JavaScripttry / catch / finally

try / catch / finally

The try statement is JavaScript's structured way to handle exceptions. You put risky code in a try block, intercept failures in a matching catch, and put cleanup that always runs in finally. The shape is small, but the rules around scope, error propagation and return inside finally have a few subtleties worth knowing.

The syntax

A try must be followed by at least one of catch or finally — and may have both.
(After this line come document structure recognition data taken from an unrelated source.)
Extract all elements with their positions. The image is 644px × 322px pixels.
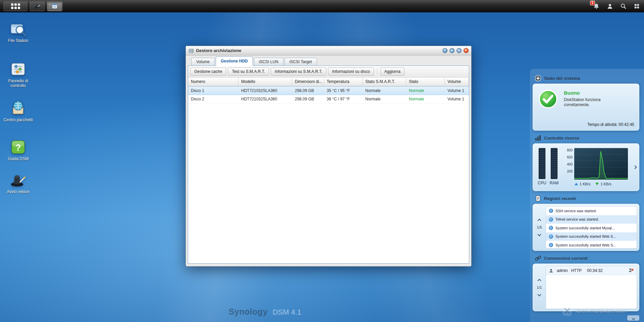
tab-iscsi-lun[interactable]: iSCSI LUN [254,58,283,66]
package-center-icon [10,100,26,116]
health-ok-icon [538,89,558,109]
info-icon: i [549,234,553,239]
recent-logs-icon [535,195,541,202]
search-button[interactable] [619,2,627,10]
logs-prev-button[interactable] [537,217,542,224]
pilot-view-icon [634,3,640,9]
taskbar-app-storage-manager[interactable] [47,1,62,11]
tab-volume[interactable]: Volume [191,58,215,66]
cell-modello: HDT721032SLA360 [238,95,292,103]
connection-user-icon [549,268,553,273]
notification-badge: 1 [590,1,595,5]
desktop-icon-file-station[interactable]: File Station [3,21,34,43]
cell-stato: Normale [406,87,445,95]
svg-text:?: ? [15,143,21,153]
column-header-modello[interactable]: Modello [238,78,292,86]
system-status-header[interactable]: Stato del sistema [535,75,639,82]
system-status-title: Stato del sistema [544,76,580,81]
recent-logs-widget: 1/5 i SSH service was started. i Telnet … [533,204,639,251]
cell-smart: Normale [363,95,406,103]
column-header-volume[interactable]: Volume [445,78,469,86]
log-entry: i Telnet service was started. [546,215,637,224]
connections-page-indicator: 1/1 [537,285,542,289]
resource-monitor-title: Controllo risorse [544,136,579,141]
connections-header[interactable]: Connessioni correnti [535,255,639,262]
close-button[interactable]: ✕ [464,48,469,53]
taskbar: 1 [0,0,644,12]
desktop-icon-dsm-help[interactable]: ? Guida DSM [3,139,34,161]
connection-protocol: HTTP [571,268,582,273]
window-titlebar[interactable]: Gestore archiviazione ? ✕ [186,46,471,55]
storage-window-icon [52,3,58,9]
site-watermark: xtremehardware.com [561,305,626,317]
column-header-dimensioni[interactable]: Dimensioni di... [292,78,324,86]
desktop-icon-control-panel[interactable]: Pannello di controllo [3,61,34,88]
cpu-meter [538,148,546,179]
chevron-up-icon [537,219,541,222]
log-list: i SSH service was started. i Telnet serv… [546,206,637,248]
pilot-view-button[interactable] [633,2,641,10]
hdd-panel: Gestione cache Test su S.M.A.R.T. Inform… [188,66,469,264]
info-icon: i [549,217,553,222]
connections-prev-button[interactable] [537,277,542,284]
column-header-stato[interactable]: Stato [406,78,445,86]
minimize-button[interactable] [449,48,454,53]
table-row-disco-1[interactable]: Disco 1 HDT721032SLA360 298.09 GB 35 °C … [188,86,469,95]
maximize-button[interactable] [457,48,462,53]
user-menu-button[interactable] [606,2,614,10]
storage-manager-window: Gestore archiviazione ? ✕ Volume Gestion… [185,46,472,267]
logs-next-button[interactable] [537,231,542,238]
dsm-help-icon: ? [10,139,26,155]
taskbar-app-quickstart[interactable] [30,1,45,11]
widget-panel: Stato del sistema Buono DiskStation funz… [530,69,644,322]
table-empty-area [188,104,469,263]
resource-monitor-widget: CPU RAM 800 600 400 200 1 KB/s 1 KB/s [533,143,639,191]
resource-monitor-header[interactable]: Controllo risorse [535,135,639,141]
table-row-disco-2[interactable]: Disco 2 HDT721032SLA360 298.09 GB 36 °C … [188,95,469,104]
site-watermark-text: xtremehardware.com [576,308,626,314]
disconnect-user-button[interactable] [628,268,634,274]
recent-logs-header[interactable]: Registri recenti [535,195,639,202]
column-header-temperatura[interactable]: Temperatura [324,78,363,86]
cache-management-button[interactable]: Gestione cache [190,67,226,76]
uptime: Tempo di attività: 00:42:45 [587,122,634,127]
desktop-icon-quick-start[interactable]: Avvio veloce [3,172,34,194]
storage-manager-icon [189,48,194,53]
uptime-value: 00:42:45 [619,122,634,127]
tabstrip: Volume Gestione HDD iSCSI LUN iSCSI Targ… [188,55,469,66]
connection-time: 00:34:32 [587,268,603,273]
desktop-icon-label: Pannello di controllo [3,79,34,88]
desktop-icon-package-center[interactable]: Centro pacchetti [3,100,34,122]
connections-pager: 1/1 [533,264,546,311]
main-menu-button[interactable] [3,1,28,11]
help-button[interactable]: ? [442,48,447,53]
column-header-smart[interactable]: Stato S.M.A.R.T. [363,78,406,86]
axis-tick: 200 [562,170,573,173]
desktop: 1 [0,0,644,322]
log-entry: i System successfully started Mysql... [546,224,637,232]
tab-gestione-hdd[interactable]: Gestione HDD [216,56,253,66]
download-rate: 1 KB/s [600,182,611,186]
cell-dimensioni: 298.09 GB [292,87,324,95]
connections-next-button[interactable] [537,291,542,298]
window-title: Gestore archiviazione [196,48,241,53]
logs-pager: 1/5 [533,204,546,250]
widget-panel-collapse-button[interactable] [627,315,639,321]
status-value: Buono [564,90,634,96]
network-axis: 800 600 400 200 [562,148,573,179]
resource-monitor-expand-button[interactable] [632,163,638,171]
cell-dimensioni: 298.09 GB [292,95,324,103]
smart-info-button[interactable]: Informazioni su S.M.A.R.T. [271,67,326,76]
cell-numero: Disco 1 [188,87,238,95]
notifications-button[interactable]: 1 [592,2,600,10]
smart-test-button[interactable]: Test su S.M.A.R.T. [228,67,269,76]
tab-iscsi-target[interactable]: iSCSI Target [284,58,317,66]
refresh-button[interactable]: Aggiorna [380,67,405,76]
cell-temperatura: 35 °C / 95 °F [324,87,363,95]
cpu-label: CPU [536,181,548,185]
window-body: Volume Gestione HDD iSCSI LUN iSCSI Targ… [188,55,469,264]
info-icon: i [549,226,553,230]
column-header-numero[interactable]: Numero [188,78,238,86]
disk-info-button[interactable]: Informazioni su disco [328,67,374,76]
uptime-label: Tempo di attività: [587,122,618,127]
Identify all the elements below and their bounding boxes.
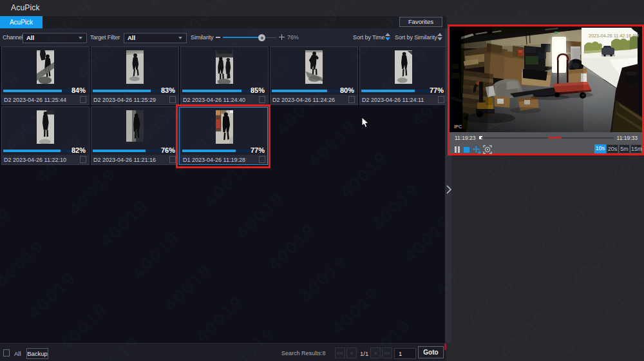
svg-text:IPC: IPC bbox=[454, 124, 462, 130]
svg-text:2023-04-26 11:42:16 AM: 2023-04-26 11:42:16 AM bbox=[589, 33, 639, 39]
The catch binding is optional since ES2019.

JS
try {
  // code that may throw
} catch (err) {
  // handle the error
} finally {
  // always runs
}

// Optional catch binding (ES2019)
try {
  JSON.parse(input);
} catch {
  return null;
}
What gets caught

A catch block runs when a synchronous throw happens inside the matching try. Asynchronous errors do not propagate to a surrounding try unless you await the promise.

JS
try {
  setTimeout(() => { throw new Error("late"); }, 0);
} catch (err) {
  console.log("never runs — the error is thrown on a different turn");
}

try {
  await Promise.reject(new Error("awaited"));
} catch (err) {
  console.log("caught:", err.message);   // "awaited"
}
Async callbacks need their own catch
Functions you pass into `setTimeout`, `fetch().then` and event listeners run *outside* the surrounding `try`. Each of them needs its own error handling — either an inner `try/catch` or a `.catch` on the returned promise.
Scope of the catch binding

The variable in catch (err) is scoped to the catch block — like a let. It does not leak out, and you cannot redeclare another err in the same block.

JS
function safeJson(s) {
  let result;
  try {
    result = JSON.parse(s);
  } catch (err) {
    console.log("parse failed:", err.message);
    result = null;
  }
  // `err` is out of scope here
  return result;
}
finally runs no matter what

The finally block runs after the try (and any matching catch) finishes, regardless of whether the block returned, threw, or completed normally. It is the right place for cleanup — closing files, releasing locks, restoring UI state.

JS
function withLock(lock, fn) {
  lock.acquire();
  try {
    return fn();
  } finally {
    lock.release();   // runs on normal return, on throw, on early break
  }
}

Even an uncaught error in try runs finally before propagating up the stack.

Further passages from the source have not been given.